= Rector (politics) =

Political function in Rome and in medieval republics

Rectors and rectorates in politics and administration included:

== Roman ==
Rector provinciae was a Latin generic term for Roman governor, the governor of a Roman province, known after the time of Suetonius, and specifically a legal term (as used in the Codices of the Emperors Theodosius I and Justinian I) after Emperor Diocletian's Tetrarchy (when they came under the administrative authority of the Vicarius of a diocese and these under a Pretorian prefect), regardless of what their specific titles (of different rank, such as Consularis, Corrector provinciae, Praeses and Proconsul) may have been.

== Ragusa ==

A similar gubernatorial use or as chief magistrate existed in the Republic of Ragusa (presently Dubrovnik, Croatia), which was governed by a Rector (also used in the Italian form Rettore and the Slavonic equivalent Knez):
- 1358–1808, during the independence of the Ragusan Republic and two years after it was occupied by Napoleonic France in 1806.
- one more Rector, from 18 to 29 January 1814, was Count Sabo Đurđević (Savino de Giorgi), the last previous incumbent, during the short-lived liberation of the Republic, before the occupation by Austrian troops.

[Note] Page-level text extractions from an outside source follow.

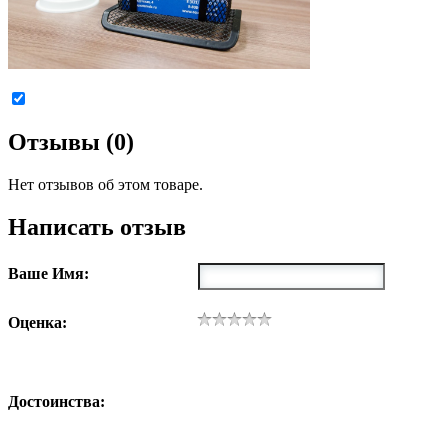
Отзывы (0)
Нет отзывов об этом товаре.
Написать отзыв
Ваше Имя:
Оценка:
Достоинства:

The seat of the rector was the Rector's Palace, Dubrovnik.

== Fiume ==
Primo Rettore, from 8 September 1920 to 29 December 1920, was the title of Gabriele D'Annunzio when he created the Italian Regency of Carnaro

== Other ==
- For the use of the style duke and rector of Burgundy by the Zähringer dynasty claimants to viceregal powers as Regent in the Kingdom of Burgundy within the Holy Roman Empire, see King of Burgundy#Rectorate of Burgundy
- Contemporary charters in Latin used a number of additional styles for the Danish king Cnut (Canute the Great, with Norway as his third realm; 23 April 1016 – 12 November 1035 in Britain) having rex Anglorum in the core plus various other titles, including rex Anglorum totiusque Brittannice orbis gubernator et rector i.e., 'king of the Angli and of all Britain governor and rector' (the last two in the generic sense 'ruler')
- In an early 12th-century oath to Ramon Berenguer III, Count of Barcelona, this ruler is referred to as rector catalanicus (as well as catalanicus heroes and dux catalanensis).
- The Comtat Venaissin in southern France was administered by a rector since it became a papal possession until 1790 (on 24 May its States-General (representative assembly) proclaimed a constitution, but remained loyal to the pope).